INTERVIEW•Le conseil d’Etat doit examiner ce mercredi un recours demandant la fermeture des centres de rétention français. Serge Deygas, bâtonnier de l’ordre des avocats, revient pour « 20 Minutes » sur la situation du centre de Lyon Saint-ExupéryPropos recueillis par Elisa Frisullo
L'essentiel
- Depuis le début du confinement, des associations et avocats demandent la fermeture des centres de rétention. Le conseil d’Etat doit se pencher sur la question ce mercredi.
- A Lyon, le bâtonnier de l’ordre des avocats a interpellé le préfet sur cette question. Il revient pour « 20 Minutes » sur la situation au sein du centre de Lyon Saint-Exupéry.
Dans toute la France ces derniers jours, des voix se sont élevées pour demander la fermeture des centres de rétention. Et réclamer la libération des étrangers en situation irrégulière accueillis dans ces centres le temps de leur reconduite dans leur pays l’origine. Parmi ces voix entendues et après l’évacuation de plusieurs centres de rétention, à Marseille et Nîmes notamment, Serge Deygas, bâtonnier de l’ordre des avocats de Lyon a adressé un courrier au préfet du Rhône en ce sens. Il revient pour 20 Minutes sur la situation à Lyon alors que le conseil d’Etat doit examiner ce mercredi un recours demandant la fermeture de ces centres, déposé par le conseil national des barreaux et des associations.

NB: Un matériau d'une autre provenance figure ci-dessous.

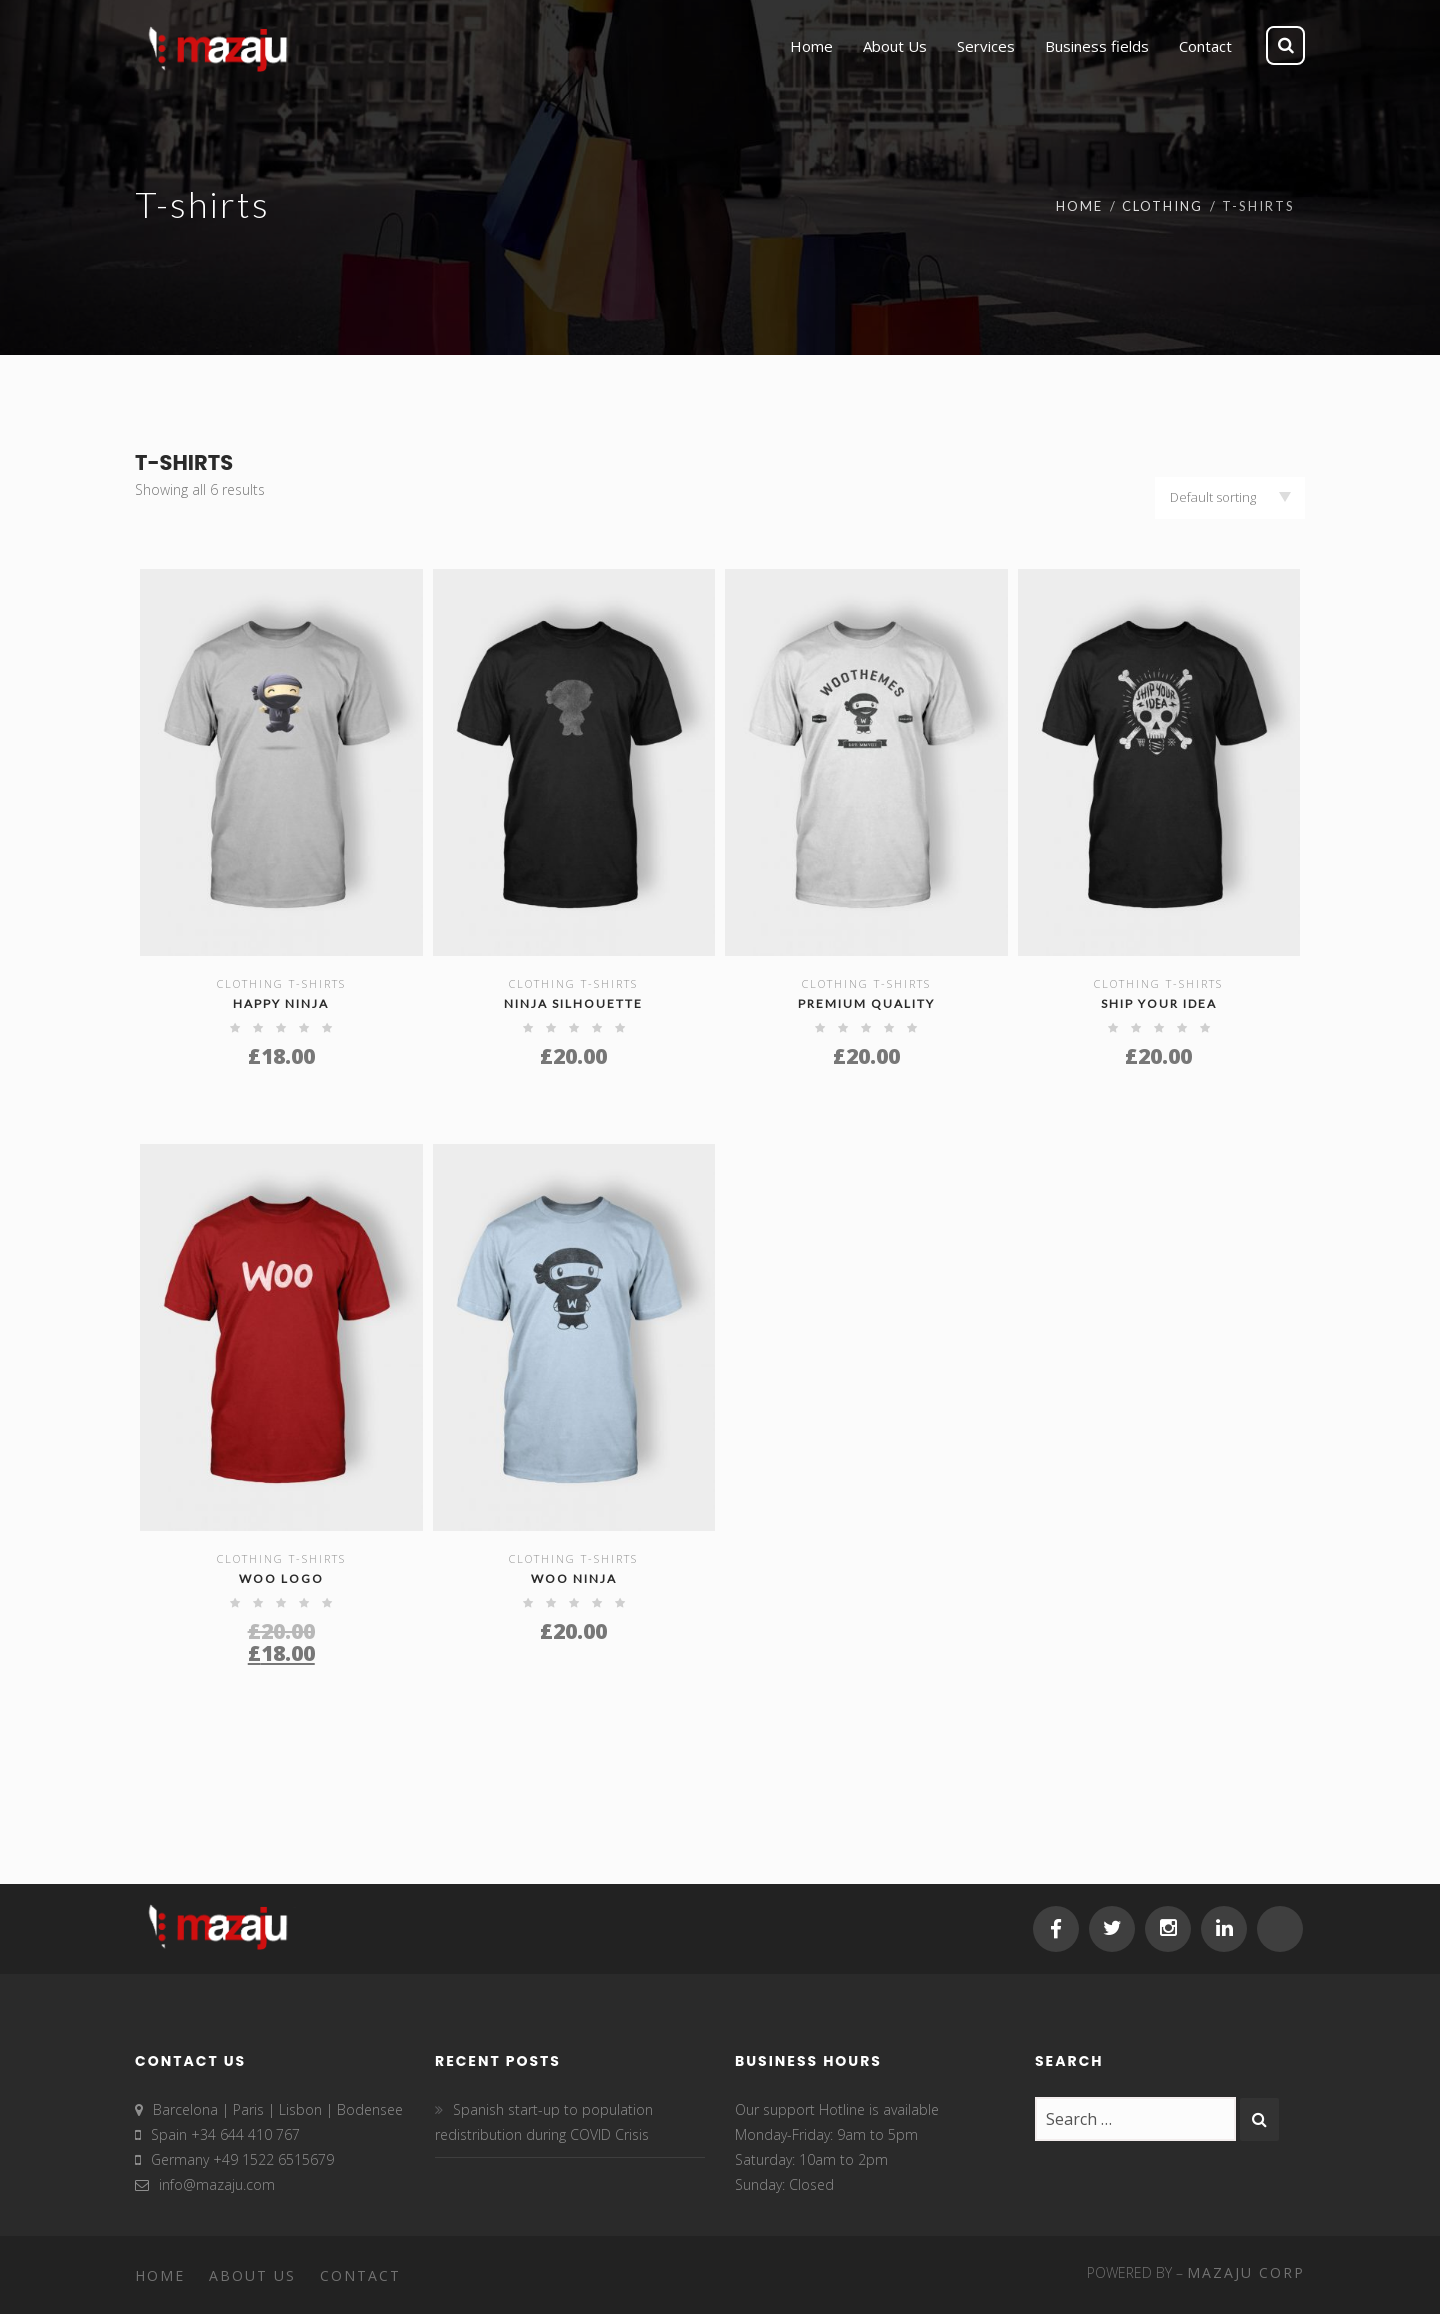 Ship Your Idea (1159, 1003)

Avez-vous reçu une réponse de l’Etat depuis votre démarche auprès de la préfecture ?
Je n’ai pour l’heure eu aucune réponse. Mais depuis que j’ai adressé cette lettre au préfet du Rhône, Forum Réfugiés a déposé des dizaines et des dizaines de remises en liberté auprès du juge de libertés et de la détention (JDL). Et la jurisprudence du JDL est favorable puisque environ une centaine d’ordonnances de remises en liberté a été rendue pour le centre de rétention de Lyon depuis le début du confinement. Lundi, il restait onze personnes en rétention. La situation a donc évolué de manière favorable depuis ma lettre. Mais ce n’est pas sous l’action préfectorale, mais en raison de l’action menée par Forum réfugiés et de la jurisprudence du JDL de Lyon. Le juge considère qu’il n’est pas possible de retenir, au-delà du raisonnable, des personnes qu’on ne peut pas acheminer vers leur pays. Avec le confinement en vigueur, les conditions ne sont plus remplies pour qu’on maintienne quelqu’un de façon totalement illicite en rétention.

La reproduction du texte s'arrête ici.